* **Problem to solve**
The answer must be every line from the entries below that contains "Public".

Page-level text extractions
┄┄┄┄┄┄┄┄┄┄┄┄┄┄┄┄┄┄┄┄

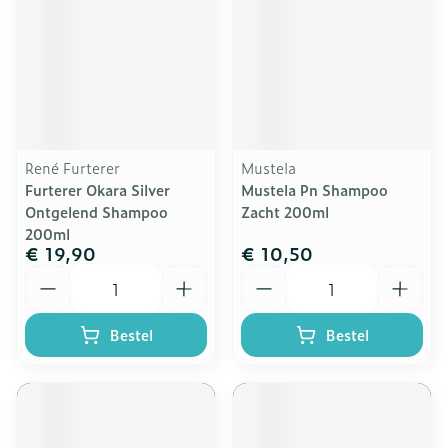
René Furterer
Mustela
Furterer Okara Silver
Mustela Pn Shampoo
Ontgelend Shampoo
Zacht 200ml
200ml
€ 19,90
€ 10,50
Aantal
Aantal
Bestel
Bestel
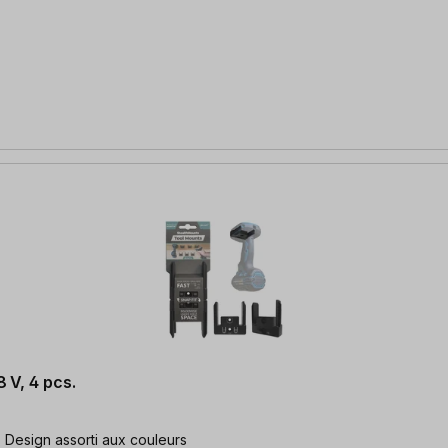
 V, 4 pcs.
| Design assorti aux couleurs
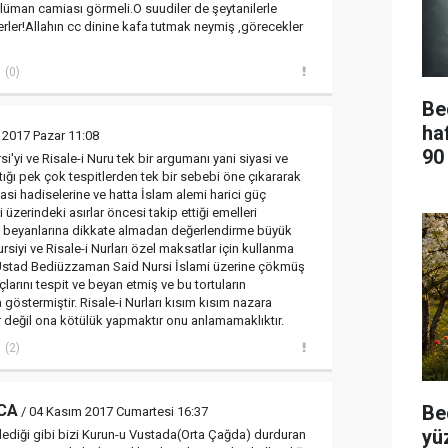
üman camiası görmeli.O suudiler de şeytanilerle
rler!Allahın cc dinine kafa tutmak neymiş ,görecekler
(0)
Be
ha
 2017 Pazar 11:08
90
yi ve Risale-i Nuru tek bir argumanı yani siyasi ve
tığı pek çok tespitlerden tek bir sebebi öne çıkararak
asi hadiselerine ve hatta İslam alemi harici güç
 üzerindeki asırlar öncesi takip ettiği emelleri
e beyanlarına dikkate almadan değerlendirme büyük
ursiyi ve Risale-i Nurları özel maksatlar için kullanma
r. Üstad Bediüzzaman Said Nursi İslami üzerine çökmüş
açlarını tespit ve beyan etmiş ve bu tortuların
 göstermiştir. Risale-i Nurları kısım kısım nazara
ir değil ona kötülük yapmaktır onu anlamamaklıktır.
(2)
Be
CA
/ 04 Kasım 2017 Cumartesi 16:37
yü
 dediği gibi bizi Kurun-u Vustada(Orta Çağda) durduran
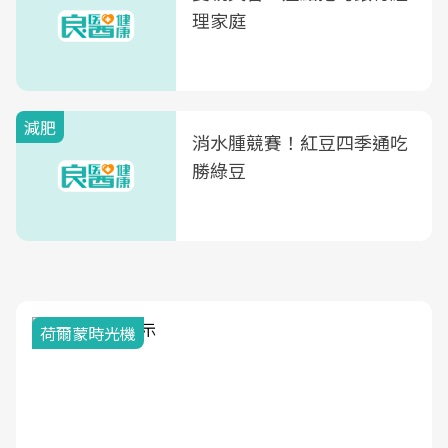
康照護生態圈
理家庭
減肥
消水腫競賽！紅豆四季通吃
勝綠豆
荷爾蒙時光機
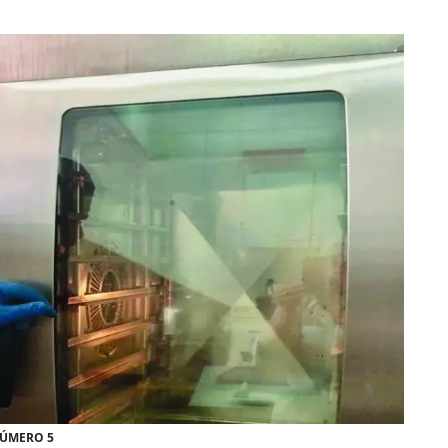
NÚMERO 5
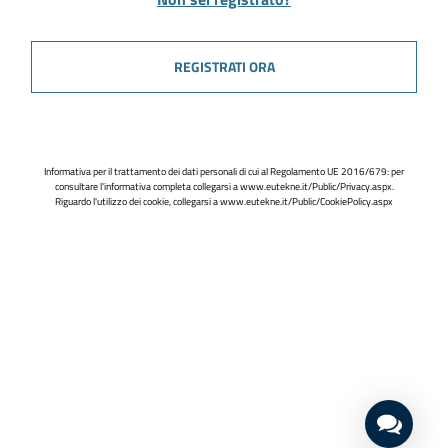
REGISTRATI ORA
Informativa per il trattamento dei dati personali di cui al Regolamento UE 2016/679: per
consultare l'informativa completa collegarsi a
www.eutekne.it/Public/Privacy.aspx
.
Riguardo l'utilizzo dei cookie, collegarsi a
www.eutekne.it/Public/CookiePolicy.aspx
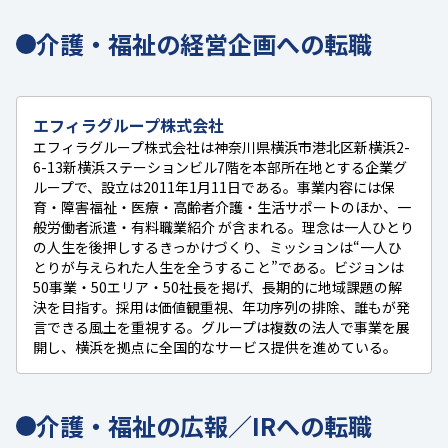
介護・福祉の経営企画への転職
エフィラグループ株式会社
エフィラグループ株式会社は神奈川県横浜市港北区新横浜2-
6-13新横浜ステーションビル7階を本部所在地とする企業グ
ループで、設立は2011年1月11日である。事業内容には保
育・障害福祉・医療・高齢者介護・生活サポートのほか、一
般労働者派遣・有料職業紹介 が含まれる。理念は一人ひとり
の人生を後押しするきっかけづくり、ミッションは“一人ひ
とりが与えられた人生を全うすること”である。ビジョンは
50事業・50エリア・50社長を掲げ、長期的に地域課題の解
決を目指す。採用は価値観重視、年功序列の排除、誰もが発
言できる風土を重視する。グループは複数の法人で事業を展
開し、横浜を拠点に全国的なサービス提供を進めている。
介護・福祉の広報／IRへの転職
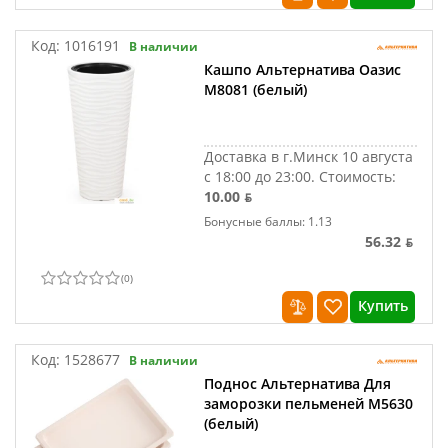
Код:
1016191
В наличии
Кашпо Альтернатива Оазис
М8081 (белый)
Доставка в г.Минск 10 августа
с 18:00 до 23:00.
Стоимость:
10.00 ƃ
Бонусные баллы: 1.13
56.32 ƃ
(
0
)
Купить
Код:
1528677
В наличии
Поднос Альтернатива Для
заморозки пельменей М5630
(белый)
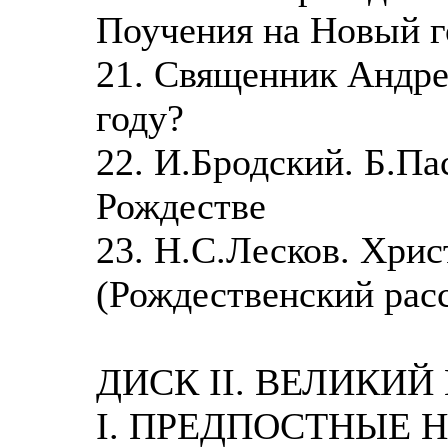
Поучения на Новый г
21. Священник Андре
году?
22. И.Бродский. Б.Па
Рождестве
23. Н.С.Лесков. Хрис
(Рождественский расс
ДИСК II. ВЕЛИКИЙ
I. ПРЕДПОСТНЫЕ 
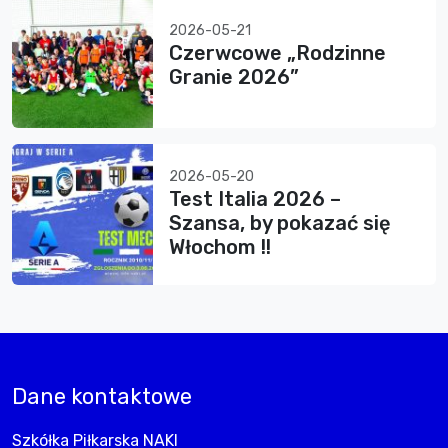
2026-05-21
Czerwcowe „Rodzinne
Granie 2026”
2026-05-20
Test Italia 2026 –
Szansa, by pokazać się
Włochom !!
Dane kontaktowe
Szkółka Piłkarska NAKI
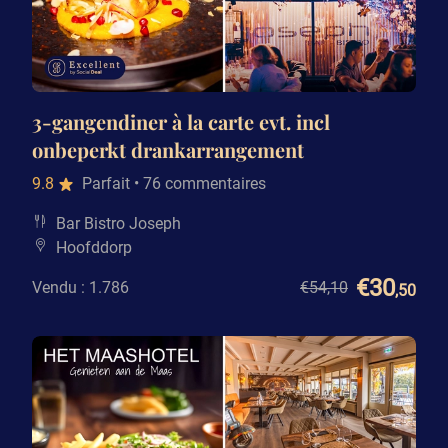
3-gangendiner à la carte evt. incl
onbeperkt drankarrangement
9.8
Parfait
• 76 commentaires
Bar Bistro Joseph
Hoofddorp
€30
Vendu : 1.786
€54
,10
,50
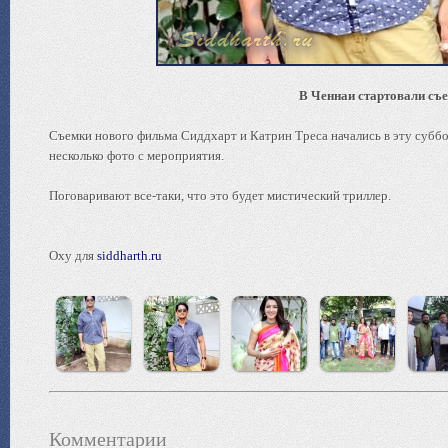
В Ченнаи стартовали съ
Съемки нового фильма Сиддхарт и Катрин Треса начались в эту суббо
несколько фото с мероприятия.
Поговаривают все-таки, что это будет мистический триллер.
Oxy для
siddharth.ru
Комментарии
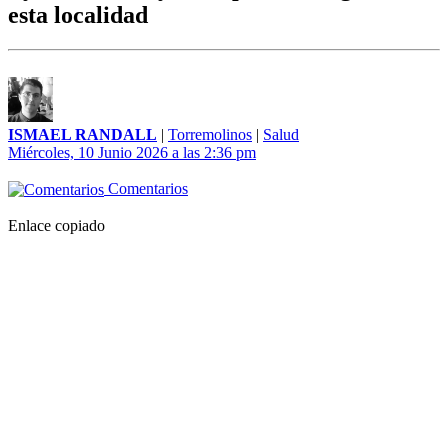
esta localidad
ISMAEL RANDALL
|
Torremolinos
|
Salud
Miércoles, 10 Junio 2026 a las 2:36 pm
Comentarios
Enlace copiado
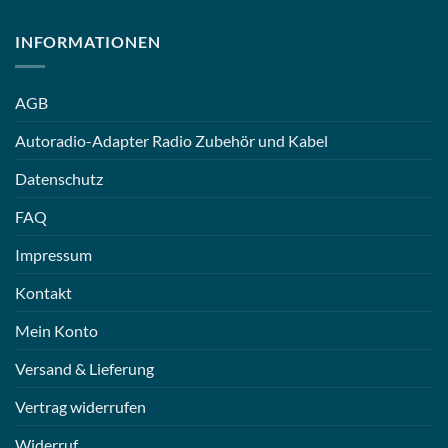
INFORMATIONEN
AGB
Autoradio-Adapter Radio Zubehör und Kabel
Datenschutz
FAQ
Impressum
Kontakt
Mein Konto
Versand & Lieferung
Vertrag widerrufen
Widerruf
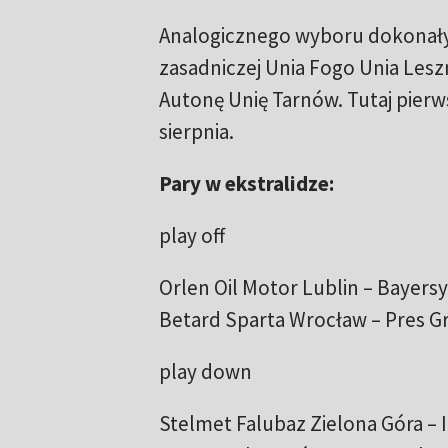
Analogicznego wyboru dokonały z
zasadniczej Unia Fogo Unia Les
Autonę Unię Tarnów. Tutaj pierws
sierpnia.
Pary w ekstralidze:
play off
Orlen Oil Motor Lublin – Bayer
Betard Sparta Wrocław – Pres 
play down
Stelmet Falubaz Zielona Góra –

┄┄┄┄┄┄┄┄┄┄┄┄┄┄┄┄┄┄┄┄

* **Result of this task**
www.eutekne.it/Public/Privacy.aspx
www.eutekne.it/Public/CookiePolicy.aspx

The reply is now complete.